THERE is something rather bewildering about plums,’ writes Christopher Stocks in the excellent Forgotten Fruits. Although, initially, I wasn’t exactly sure why. They don’t stink of death and fetid drains, like the durian. Nor, unlike the kiwano melon, do they have the texture of cucumber and taste of banana. There’s certainly nothing perplexing about their flavour, which moves from the mouth-puckeringly sour to the lusciously and lasciviously sweet. Nor their colour, deep black to virgin white, with every shade in between. No, as Mr Stocks explains, it’s simply a matter of nomenclature. ‘Apples are always called apples, although they come in many different forms. A plum, by contrast, can certainly be a plum, but it can also be a damson, a bullace, a greengage or a Mirabelle.’ Their ancestry may be ‘complex’, their history ‘convoluted’, but the ‘real nightmare lies in the names of this fruit’.

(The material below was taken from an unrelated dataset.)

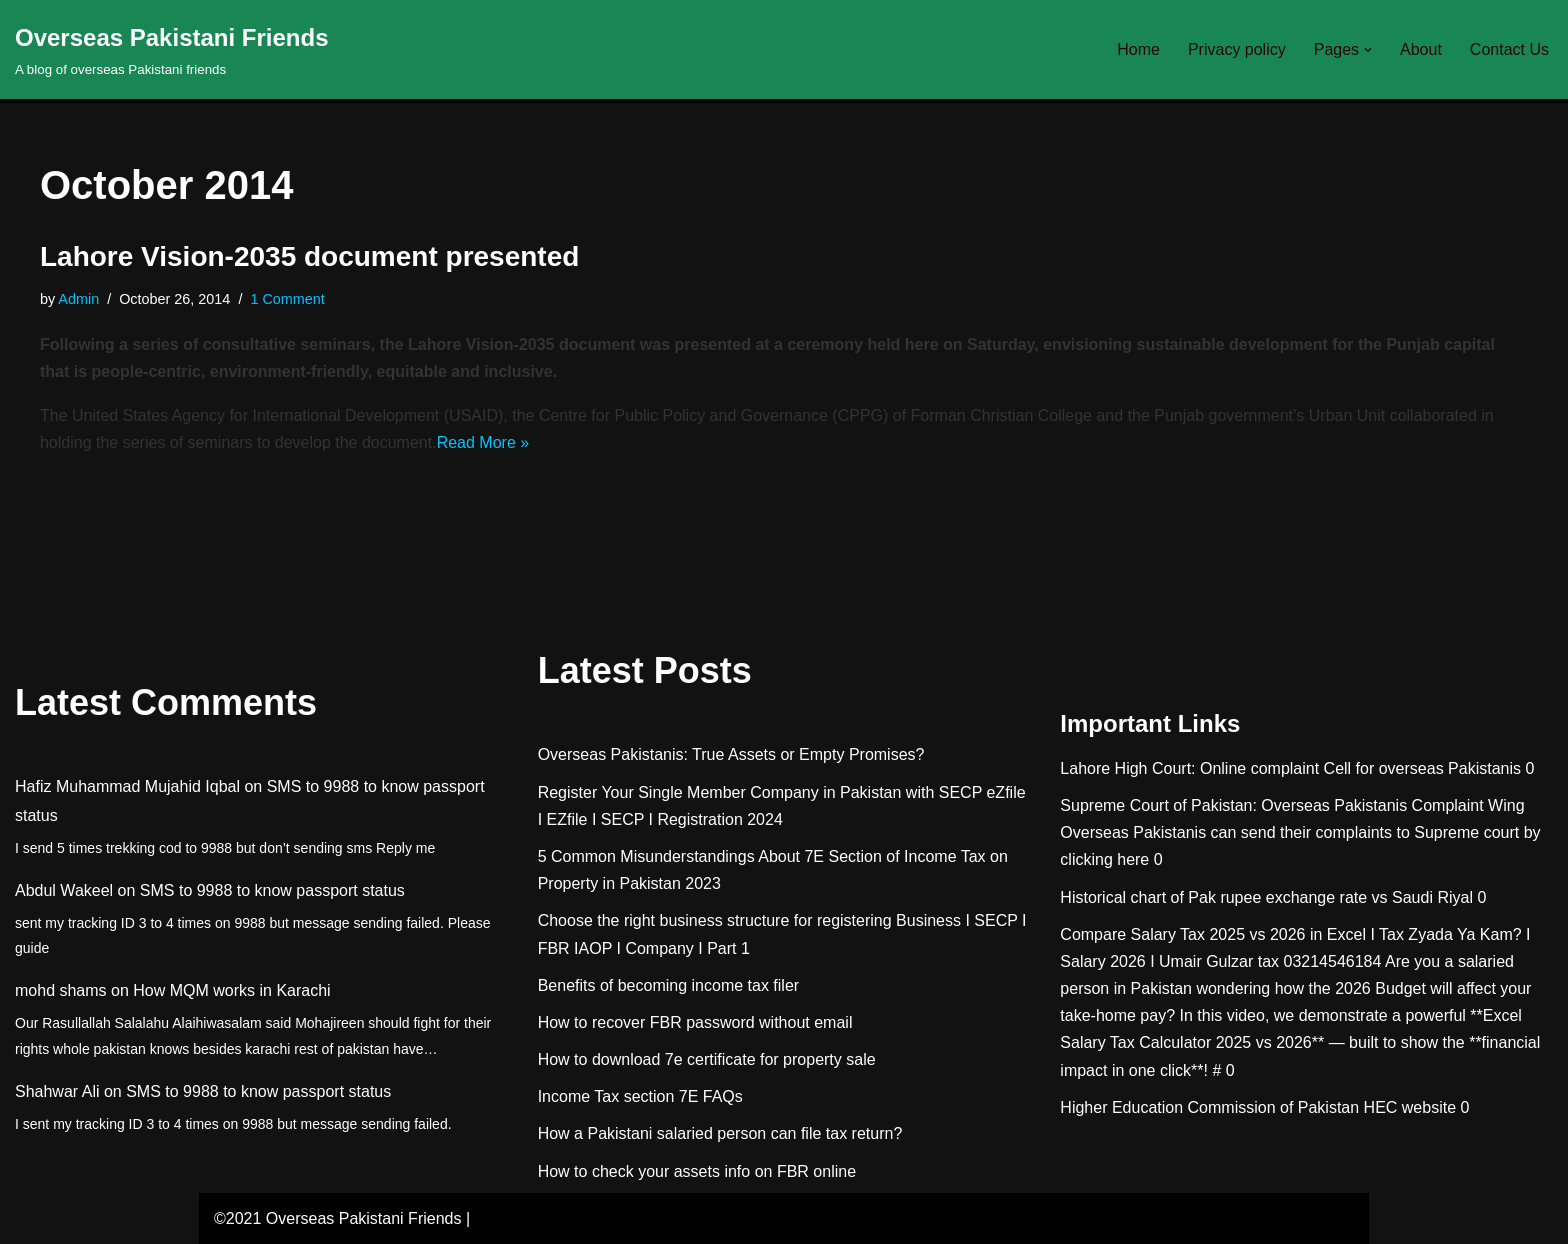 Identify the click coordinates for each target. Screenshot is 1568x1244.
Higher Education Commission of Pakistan (1209, 1107)
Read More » (483, 442)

He’s not wrong. Plums have been cultivated for more than 2,000 years in Europe and Asia and probably came to Britain with the Romans —although possibly before, as plum stones have been discovered during the archaeological excavation of Maiden Castle, an Iron Age hill fort in Dorset. The best known are Prunus domestica, or the large ‘European’ plum, which are the blessed hybrids of the sloe (P. spinosa, not considered a plum) and the cherry plum (P. cerasifera). That first union happened naturally, somewhere around the foothills of the Caucasus mountains, in the Russian republic of Adygea.
There is not only the ‘Victoria’ plum, but the small and super-sour bullace; the ‘Mirabelle’, mostly used for jams and brandy; and the damson, which comes from Damascus and arrived in Europe with the Crusaders. The greengage, with its heaven-scented flesh, is another member of the same family and a plum that connoisseurs rate as best of them all.